Biomarqueurs d’exposition : intérêts et limites

En cas d’alcoolisation fœtale, les biomarqueurs existants (Tableau I) visent à rechercher une exposition à l’alcool et à répondre aux questions suivantes : la mère a-t-elle consommé de l’alcool durant la grossesse, ou, l’enfant a-t-il été exposé in utero à l’alcool ? Ainsi, le dépistage d’une consommation d’alcool se fera chez la femme, au mieux lors de la consultation préconceptionnelle par l’équipe de santé (médecin généraliste, sage-femme, etc.), grâce à l’utilisation de questionnaires ou au dosage chez la femme et/ou l’enfant des métabolites de l’éthanol ou de molécules dérégulées par la consommation d’alcool (Tableau I) [8, 9]. Néanmoins, tous les enfants exposés in utero à l’alcool ne développeront pas nécessairement des troubles alors qu’une exposition même modérée ou ponctuelle peut entraîner une déviation de la trajectoire neurodéveloppementale normale de l’enfant.

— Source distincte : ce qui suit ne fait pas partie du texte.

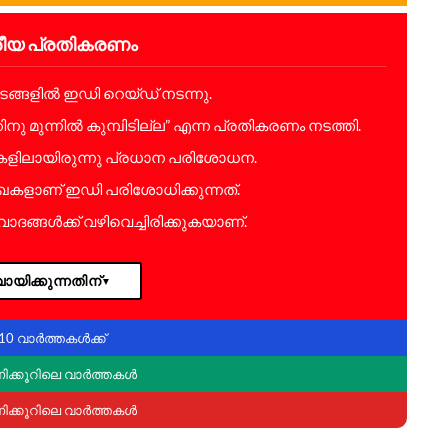
്രീയ പ്രതികരണം
ടങ്ങളിൽ ഇഡി റെയ്ഡ് നടന്നു.
ു മുന്നിൽ കുമ്പിടില്ല” എന്ന പ്രതികരണം നടത്തി.
ുകളിലായിരുന്നു പ്രധാന പരിശോധന.
േഖകളാണ് ഇഡി പരിശോധിക്കുന്നത്.
ദങ്ങൾക്ക് വഴിവെച്ചിരിക്കുകയാണ്.
ായിക്കുന്നതിന്
▼
10 വാർത്തകൾക്ക്
ണിക്കൂറിലെ വാർത്തകൾ
ണിക്കൂറിലെ വാർത്തകൾ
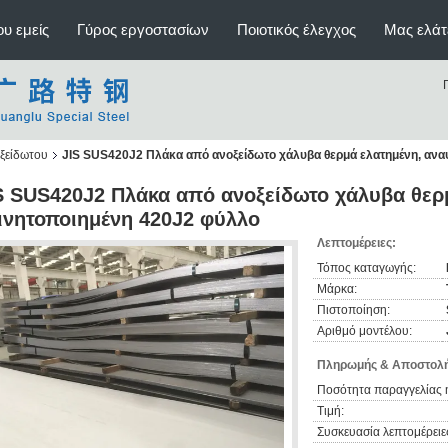
υ εμείς
Γύρος εργοστασίων
Ποιοτικός έλεγχος
Μας ελάτ
οξείδωτου
JIS SUS420J2 Πλάκα από ανοξείδωτο χάλυβα θερμά ελατημένη, ανα
S SUS420J2 Πλάκα από ανοξείδωτο χάλυβα θερ
ινητοποιημένη 420J2 φύλλο
Λεπτομέρειες:
Τόπος καταγωγής:
Μάρκα:
Πιστοποίηση:
Αριθμό μοντέλου:
Πληρωμής & Αποστολή
Ποσότητα παραγγελίας 
Τιμή:
Συσκευασία λεπτομέρειε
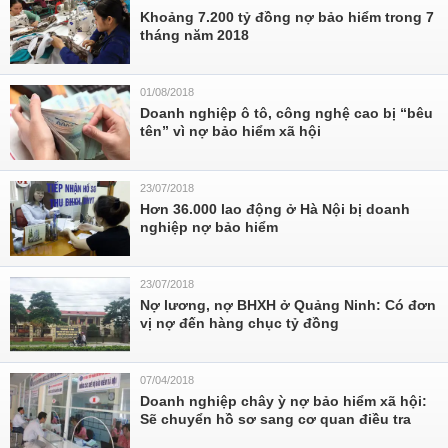
Khoảng 7.200 tỷ đồng nợ bảo hiểm trong 7
tháng năm 2018
01/08/2018
Doanh nghiệp ô tô, công nghệ cao bị “bêu
tên” vì nợ bảo hiểm xã hội
23/07/2018
Hơn 36.000 lao động ở Hà Nội bị doanh
nghiệp nợ bảo hiểm
23/07/2018
Nợ lương, nợ BHXH ở Quảng Ninh: Có đơn
vị nợ đến hàng chục tỷ đồng
07/04/2018
Doanh nghiệp chây ỳ nợ bảo hiểm xã hội:
Sẽ chuyển hồ sơ sang cơ quan điều tra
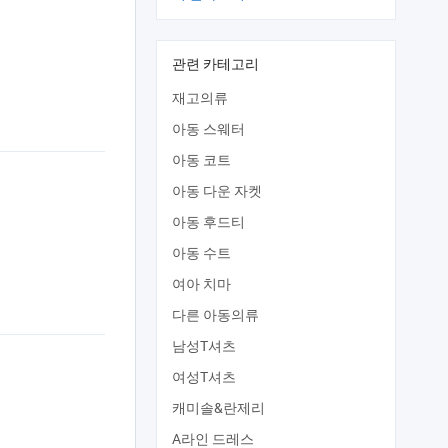
관련 카테고리
재고의류
아동 스웨터
아동 코트
아동 다운 자켓
아동 후드티
아동 수트
여아 치마
다른 아동의류
남성T셔츠
여성T셔츠
캐미솔&란제리
A라인 드레스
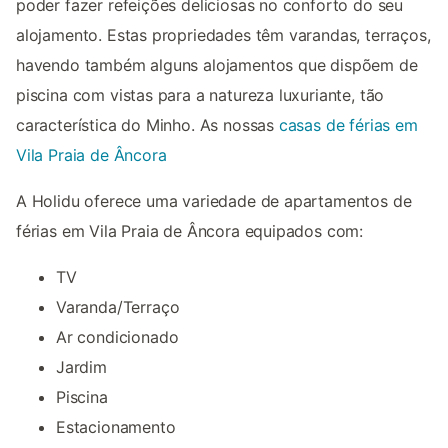
poder fazer refeições deliciosas no conforto do seu
alojamento. Estas propriedades têm varandas, terraços,
havendo também alguns alojamentos que dispõem de
piscina com vistas para a natureza luxuriante, tão
característica do Minho. As nossas
casas de férias em
Vila Praia de Âncora
A Holidu oferece uma variedade de apartamentos de
férias em Vila Praia de Âncora equipados com:
TV
Varanda/Terraço
Ar condicionado
Jardim
Piscina
Estacionamento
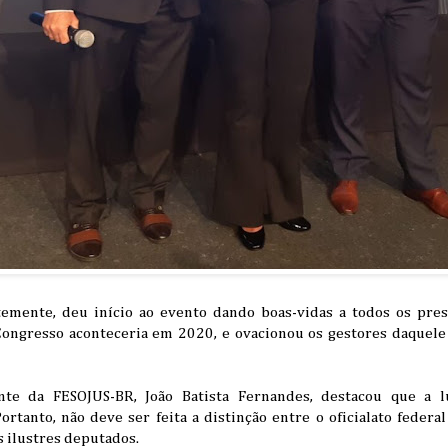
temente, deu início ao evento dando boas-vidas a todos os pres
Congresso aconteceria em 2020, e ovacionou os gestores daquel
te da FESOJUS-BR, João Batista Fernandes, destacou que a lu
ortanto, não deve ser feita a distinção entre o oficialato federal
 ilustres deputados.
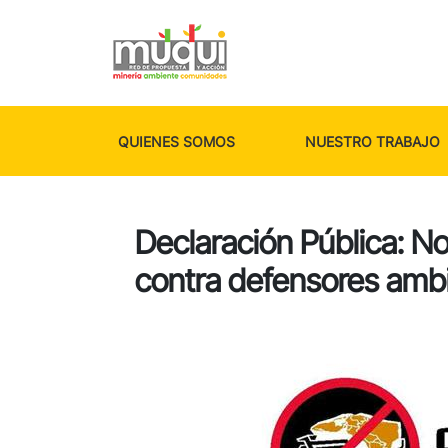
QUIENES SOMOS
NUESTRO TRABAJO
Declaración Pública: No 
contra defensores ambi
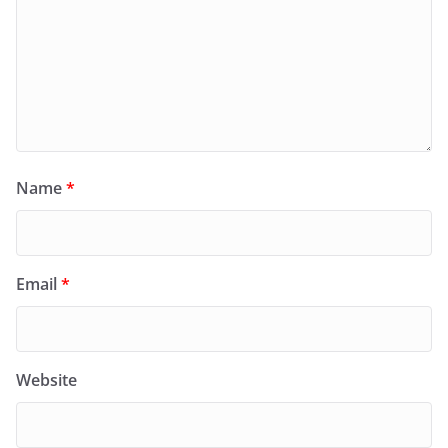
Name
*
Email
*
Website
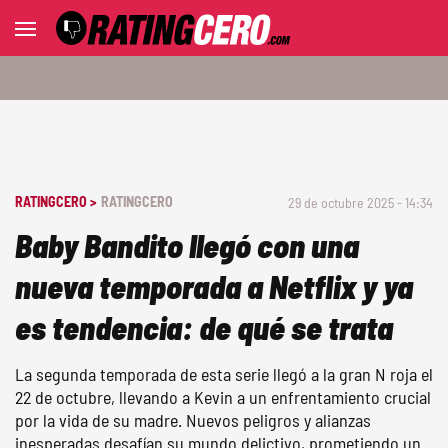
RATINGCERO >
RATINGCERO
29 de octubre 2025 - 14:34
Baby Bandito llegó con una
nueva temporada a Netflix y ya
es tendencia: de qué se trata
La segunda temporada de esta serie llegó a la gran N roja el
22 de octubre, llevando a Kevin a un enfrentamiento crucial
por la vida de su madre. Nuevos peligros y alianzas
inesperadas desafían su mundo delictivo, prometiendo un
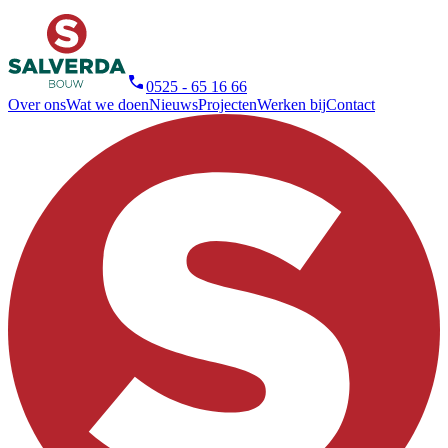
0525 - 65 16 66
Over ons
Wat we doen
Nieuws
Projecten
Werken bij
Contact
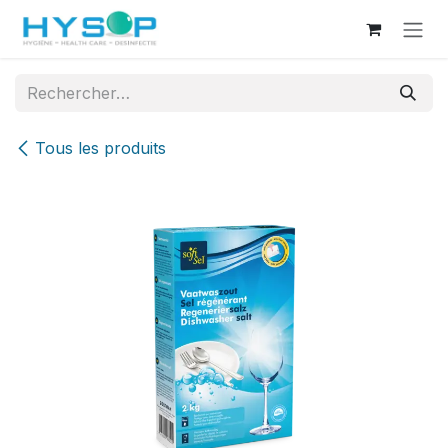
Se rendre au contenu
Tous les produits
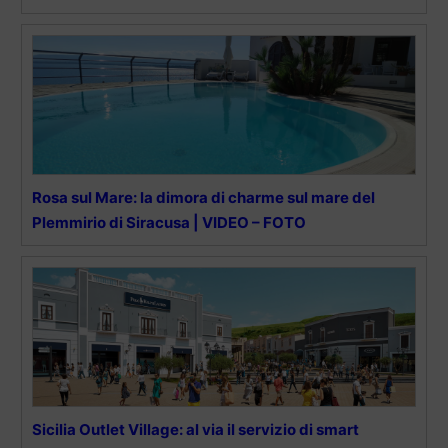
Rosa sul Mare: la dimora di charme sul mare del
Plemmirio di Siracusa | VIDEO – FOTO
Sicilia Outlet Village: al via il servizio di smart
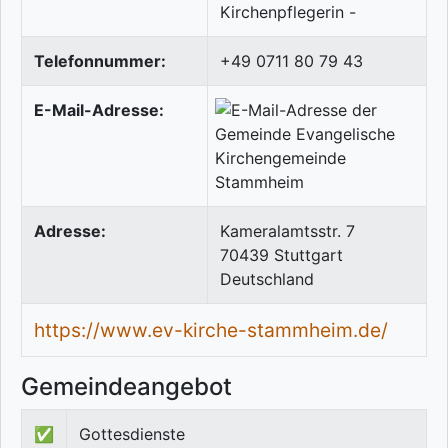
Kirchenpflegerin -
Telefonnummer:
+49 0711 80 79 43
E-Mail-Adresse:
Adresse:
Kameralamtsstr. 7
70439
Stuttgart
Deutschland
https://www.ev-kirche-stammheim.de/
Gemeindeangebot
✅
Gottesdienste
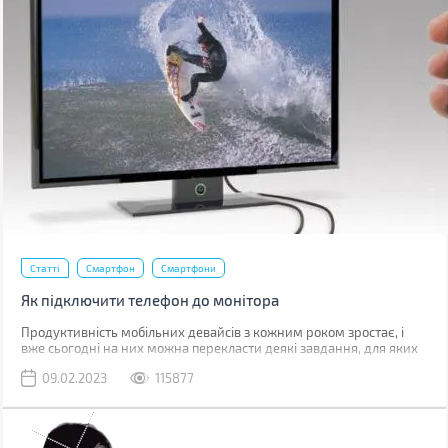
Статті
Смартфон
Смартфони
Як підключити телефон до монітора
Продуктивність мобільних девайсів з кожним роком зростає, і
вже сьогодні на них можна перекласти деякі завдання, для яких
раніше використовувався комп'ютер.
09.02.2023
115877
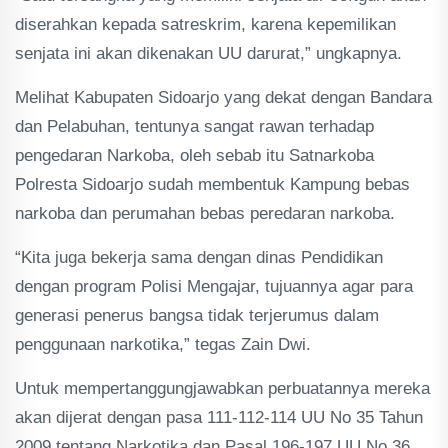
diserahkan kepada satreskrim, karena kepemilikan
senjata ini akan dikenakan UU darurat,” ungkapnya.
Melihat Kabupaten Sidoarjo yang dekat dengan Bandara
dan Pelabuhan, tentunya sangat rawan terhadap
pengedaran Narkoba, oleh sebab itu Satnarkoba
Polresta Sidoarjo sudah membentuk Kampung bebas
narkoba dan perumahan bebas peredaran narkoba.
“Kita juga bekerja sama dengan dinas Pendidikan
dengan program Polisi Mengajar, tujuannya agar para
generasi penerus bangsa tidak terjerumus dalam
penggunaan narkotika,” tegas Zain Dwi.
Untuk mempertanggungjawabkan perbuatannya mereka
akan dijerat dengan pasa 111-112-114 UU No 35 Tahun
2009 tentang Narkotika dan Pasal 196-197 UU No 36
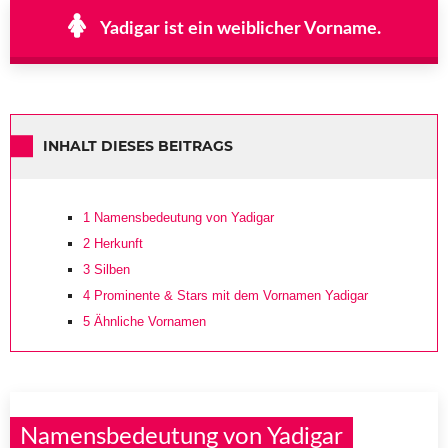
Yadigar ist ein weiblicher Vorname.
INHALT DIESES BEITRAGS
1
Namensbedeutung von Yadigar
2
Herkunft
3
Silben
4
Prominente & Stars mit dem Vornamen Yadigar
5
Ähnliche Vornamen
Namensbedeutung von Yadigar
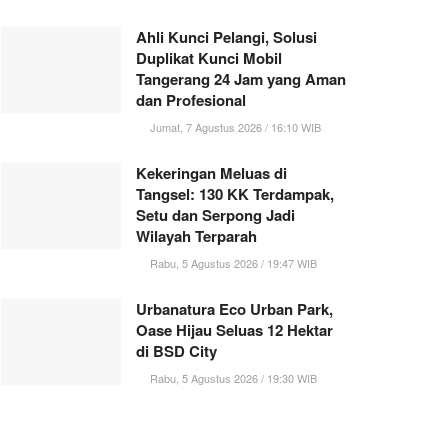
Ahli Kunci Pelangi, Solusi
Duplikat Kunci Mobil
Tangerang 24 Jam yang Aman
dan Profesional
Jumat, 7 Agustus 2026 / 16:10 WIB
Kekeringan Meluas di
Tangsel: 130 KK Terdampak,
Setu dan Serpong Jadi
Wilayah Terparah
Rabu, 5 Agustus 2026 / 19:47 WIB
Urbanatura Eco Urban Park,
Oase Hijau Seluas 12 Hektar
di BSD City
Rabu, 5 Agustus 2026 / 19:30 WIB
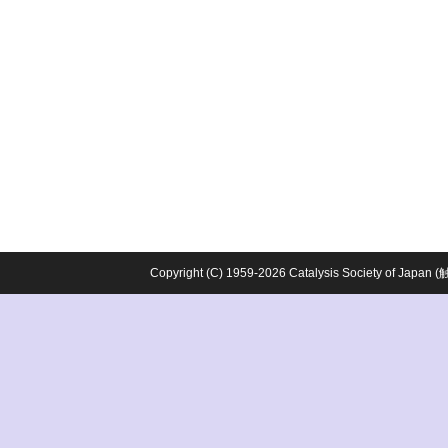
Copyright (C) 1959-2026 Catalysis Society o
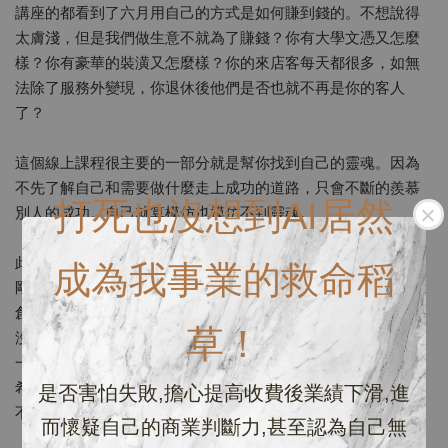
講座的都看到了六月用自己的方式是如何賺到錢的。不想說得
太膚淺，但是我們做生意不就為了賺錢？你有大學文憑又怎麼
樣？你有豪華的裝潢又怎麼樣？你的來店客每天都很多，如無
法除了服務外變現，你退休後他們是否也就不再是你的客人
了？
這個線上課程很主要的一部分就是幫你找到自己的靈魂。因為
不先了解自己和需要做什麼走上成功的道路，只會不斷的羨慕
打死也沒想到AI居然
別人的成功。自己就算模仿也模仿不到靈魂。
此課程適合：
成為我事業的救命稻
剛踏入創業行業的新鮮人
創業遇到瓶頸
草！
沒自信的你
一直有客源但是總是埋頭苦幹有一天沒一天的人
希望加入有顧問般的社團可發問問題
是否害怕失敗,擔心提高收費後業績下滑,進
不相信這樣的價格可學到有用內容的踢館人
而懷疑自己的商業判斷力,甚至認為自己無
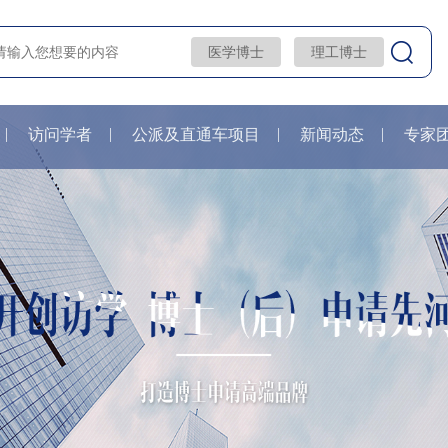
医学博士
理工博士
访问学者
公派及直通车项目
新闻动态
专家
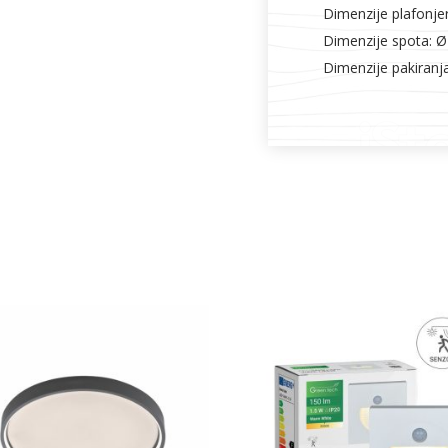
Dimenzije plafonje
Dimenzije spota: 
Dimenzije pakiranj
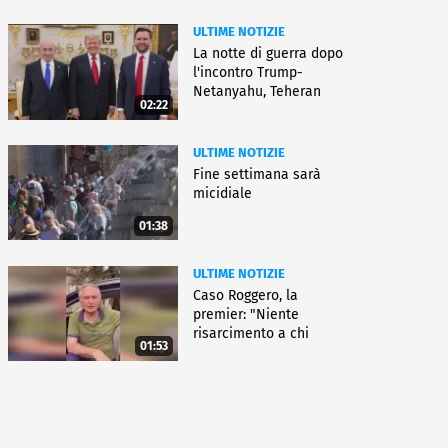
ULTIME NOTIZIE
La notte di guerra dopo
l'incontro Trump-
Netanyahu, Teheran
02:22
all'attacco
ULTIME NOTIZIE
Fine settimana sarà
micidiale
01:38
ULTIME NOTIZIE
Caso Roggero, la
premier: "Niente
risarcimento a chi
01:53
commette reati"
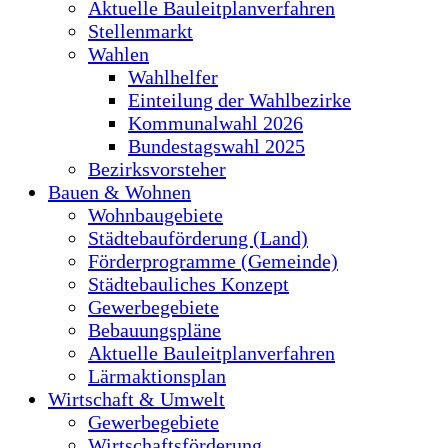
Aktuelle Bauleitplanverfahren
Stellenmarkt
Wahlen
Wahlhelfer
Einteilung der Wahlbezirke
Kommunalwahl 2026
Bundestagswahl 2025
Bezirksvorsteher
Bauen & Wohnen
Wohnbaugebiete
Städtebauförderung (Land)
Förderprogramme (Gemeinde)
Städtebauliches Konzept
Gewerbegebiete
Bebauungspläne
Aktuelle Bauleitplanverfahren
Lärmaktionsplan
Wirtschaft & Umwelt
Gewerbegebiete
Wirtschaftsförderung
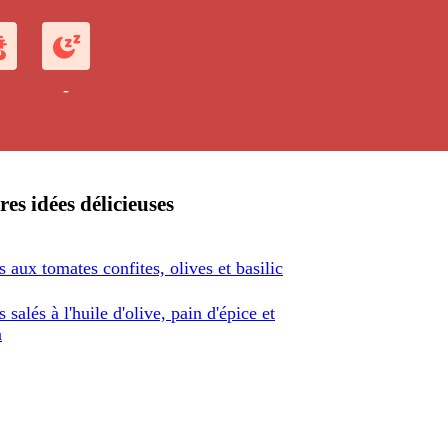
-
res idées délicieuses
 aux tomates confites, olives et basilic
 salés à l'huile d'olive, pain d'épice et
n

On aborde ainsi toute la complexité de la toxicité de l’alcool pour laquelle il n’existe pas de dose seuil établie et dont les effets vont s’exprimer différemment en fonction du stade de développement du fœtus, du degré de maturation cérébrale et des polymorphismes génétiques. Cette notion de fenêtre de vulnérabilité [10, 11] va d’ailleurs au-delà de la période fœtale avec des modifications épigénétiques pouvant impacter à long terme l’activité cérébrale et le comportement de l’individu [12, 13]. Ainsi, bien que nécessaires, les biomarqueurs d’exposition ne permettent pas d’établir un diagnostic à court terme chez la plupart des enfants TCAF.

Tableau I

Liste de biomarqueurs indicateurs d’une exposition à l’alcool et relevant soit du métabolisme de l’alcool (marqueurs directs) soit des conséquences de la toxicité de l’alcool sur l’organisme (marqueurs indirects).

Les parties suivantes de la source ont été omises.